## [YOUR ASSIGNMENT]
Transcription of the full listing is required, character for character.

━━━━━━━━━━

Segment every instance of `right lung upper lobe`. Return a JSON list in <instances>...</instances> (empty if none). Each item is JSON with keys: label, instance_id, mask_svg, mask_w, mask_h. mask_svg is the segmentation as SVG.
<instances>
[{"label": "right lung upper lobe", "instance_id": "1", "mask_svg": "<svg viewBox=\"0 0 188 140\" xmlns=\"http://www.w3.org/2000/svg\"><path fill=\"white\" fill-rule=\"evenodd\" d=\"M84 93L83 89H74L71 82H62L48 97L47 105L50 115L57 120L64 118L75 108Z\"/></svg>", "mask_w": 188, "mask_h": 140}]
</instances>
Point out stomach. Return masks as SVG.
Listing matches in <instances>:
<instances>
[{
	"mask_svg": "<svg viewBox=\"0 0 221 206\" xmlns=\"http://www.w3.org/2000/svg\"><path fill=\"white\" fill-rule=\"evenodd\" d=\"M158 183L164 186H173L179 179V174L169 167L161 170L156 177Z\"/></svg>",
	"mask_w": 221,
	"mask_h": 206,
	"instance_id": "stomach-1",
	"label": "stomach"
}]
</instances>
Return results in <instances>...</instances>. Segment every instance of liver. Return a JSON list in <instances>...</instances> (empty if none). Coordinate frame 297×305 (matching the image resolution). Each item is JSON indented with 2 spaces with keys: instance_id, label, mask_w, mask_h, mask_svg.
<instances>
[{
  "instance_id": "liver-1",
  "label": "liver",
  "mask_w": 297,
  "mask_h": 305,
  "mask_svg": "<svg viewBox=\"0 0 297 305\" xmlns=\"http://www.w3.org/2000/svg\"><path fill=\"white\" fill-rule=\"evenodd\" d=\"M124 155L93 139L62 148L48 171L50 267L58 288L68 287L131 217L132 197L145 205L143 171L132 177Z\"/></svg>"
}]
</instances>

━━━━━━━━━━

## [ANSWER SPACE]
Segment every instance of `right lung upper lobe`. Return a JSON list in <instances>...</instances> (empty if none). Each item is JSON with keys: label, instance_id, mask_svg, mask_w, mask_h. mask_svg is the segmentation as SVG.
<instances>
[{"label": "right lung upper lobe", "instance_id": "1", "mask_svg": "<svg viewBox=\"0 0 188 140\" xmlns=\"http://www.w3.org/2000/svg\"><path fill=\"white\" fill-rule=\"evenodd\" d=\"M84 93L83 89H74L71 82H62L48 97L47 105L50 115L57 120L64 118L75 108Z\"/></svg>", "mask_w": 188, "mask_h": 140}]
</instances>
Point out stomach. Return masks as SVG.
Listing matches in <instances>:
<instances>
[{
	"mask_svg": "<svg viewBox=\"0 0 221 206\" xmlns=\"http://www.w3.org/2000/svg\"><path fill=\"white\" fill-rule=\"evenodd\" d=\"M158 183L164 186H173L179 179V174L169 167L161 170L156 177Z\"/></svg>",
	"mask_w": 221,
	"mask_h": 206,
	"instance_id": "stomach-1",
	"label": "stomach"
}]
</instances>
Return results in <instances>...</instances>. Segment every instance of liver. Return a JSON list in <instances>...</instances> (empty if none). Coordinate frame 297×305 (matching the image resolution). Each item is JSON indented with 2 spaces with keys: instance_id, label, mask_w, mask_h, mask_svg.
<instances>
[{
  "instance_id": "liver-1",
  "label": "liver",
  "mask_w": 297,
  "mask_h": 305,
  "mask_svg": "<svg viewBox=\"0 0 297 305\" xmlns=\"http://www.w3.org/2000/svg\"><path fill=\"white\" fill-rule=\"evenodd\" d=\"M124 155L93 139L62 148L48 171L50 267L58 288L68 287L131 217L132 197L145 205L143 171L132 177Z\"/></svg>"
}]
</instances>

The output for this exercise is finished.